Dec. 6th, 2024

juushika: Drawing of a sleeping orange cat (I should have been born a cat)
Title: All the Living and the Dead
Author: Hayley Campbell
Narrator: Hayley Campbell
Published: Macmillan Audio, 2022
Rating: 4 of 5
Page Count: 290
Total Page Count: 524,300
Text Number: 1906
Read Because: personal enjoyment, audiobook borrowed from the Multnomah County Library
Review: I'm of two minds on this one. I read a lot about death work, as one does. Campbell's pool of subjects is broad, but the category is broader; some of her picks feel chosen for novelty more than representation, but some (specifically bereavement midwives) were genuinely new to me and captivating. Campbell structures the book chronologically in order to explore her own changing relationship with death through the course of her research; and she turns an open mind to a diversity of experiences and, fundamentally, coping mechanisms. All good. And all flawed, as the personal anecdotes are overbearing but sympathetic, and the human interest focus is unreliably applied, hypercritical one moment, complacent the next (the section on the Mayo Clinic filled me with concern and then rage, as Campbell blithely agrees, yes, fatphobia is probably a good and necessary training tool for medical professionals!). I read about death work for much the same reason Campbell was compelled to write about it, so of course I enjoyed this: many morbid curiosities answered, complicated relationships with death given compassionate room, good stuff, my jam; but, occasionally, frustrating.


Memorable quote, CW cancer, death, dead dad talk. )

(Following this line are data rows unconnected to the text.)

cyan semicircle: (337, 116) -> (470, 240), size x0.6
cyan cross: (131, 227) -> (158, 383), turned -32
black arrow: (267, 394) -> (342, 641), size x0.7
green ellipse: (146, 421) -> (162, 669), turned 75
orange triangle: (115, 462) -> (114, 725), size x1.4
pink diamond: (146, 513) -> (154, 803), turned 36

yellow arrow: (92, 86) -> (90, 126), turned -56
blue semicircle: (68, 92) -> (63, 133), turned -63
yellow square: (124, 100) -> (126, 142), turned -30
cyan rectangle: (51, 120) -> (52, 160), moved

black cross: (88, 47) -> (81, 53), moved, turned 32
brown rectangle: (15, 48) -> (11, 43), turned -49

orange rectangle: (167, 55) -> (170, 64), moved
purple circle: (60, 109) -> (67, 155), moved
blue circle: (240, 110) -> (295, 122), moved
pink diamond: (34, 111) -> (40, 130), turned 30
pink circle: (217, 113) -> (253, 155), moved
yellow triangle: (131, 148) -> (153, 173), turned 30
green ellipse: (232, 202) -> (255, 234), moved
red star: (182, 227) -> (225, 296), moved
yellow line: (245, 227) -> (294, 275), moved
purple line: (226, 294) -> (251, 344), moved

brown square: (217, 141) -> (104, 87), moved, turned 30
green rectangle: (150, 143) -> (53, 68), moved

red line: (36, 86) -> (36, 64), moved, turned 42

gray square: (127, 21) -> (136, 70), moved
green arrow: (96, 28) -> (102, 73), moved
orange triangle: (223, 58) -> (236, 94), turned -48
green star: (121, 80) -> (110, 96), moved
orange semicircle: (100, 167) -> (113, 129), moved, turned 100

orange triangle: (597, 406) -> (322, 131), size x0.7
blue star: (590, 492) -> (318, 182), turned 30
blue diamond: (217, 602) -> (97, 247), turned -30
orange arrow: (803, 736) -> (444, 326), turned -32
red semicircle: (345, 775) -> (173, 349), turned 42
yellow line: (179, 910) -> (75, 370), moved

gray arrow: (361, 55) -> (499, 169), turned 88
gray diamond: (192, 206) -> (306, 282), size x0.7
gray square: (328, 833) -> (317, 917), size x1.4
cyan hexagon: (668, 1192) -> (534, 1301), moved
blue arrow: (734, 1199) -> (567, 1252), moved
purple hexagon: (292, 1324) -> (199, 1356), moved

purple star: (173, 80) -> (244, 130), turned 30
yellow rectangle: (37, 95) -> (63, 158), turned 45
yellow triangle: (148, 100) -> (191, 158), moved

juushika: Painting of multiple howling canines with bright white teeth (Never trust a stranger-friend)
Title: The Harrowing
Author: Kristen Kiesling
Illustrator: Rye Hickman
Published: Harry N. Abrams, 2024
Rating: 3 of 5
Page Count: 240
Total Page Count: 525,270
Text Number: 1920
Read Because: personal enjoyment, ebook borrowed via Hoopla from the Multnomah County Library
Review: A teen girl discovers she's inherited her mother's ability to sense future killers through hand-to-hand contact, and is shipped off a school to train other Harrows. What a great premise, and the telling is well balanced, troubled home life against budding romance with a likeable love interest against a cozy/ominous boarding school rife with mystery and ethical conundrums and strong supporting characters. Kiesling is willing to get dark, which the premise demands. But this needs another ~100 pages, because the reveals are rushed & neat, the ethics don't fare any better. Minority Report-plots aren't resolved when the system is made a little more forgiving, right, the problem is bigger than that; spoiler ), but we can agree it's not super great! So this lets itself down, but I still liked it & would try more by the author.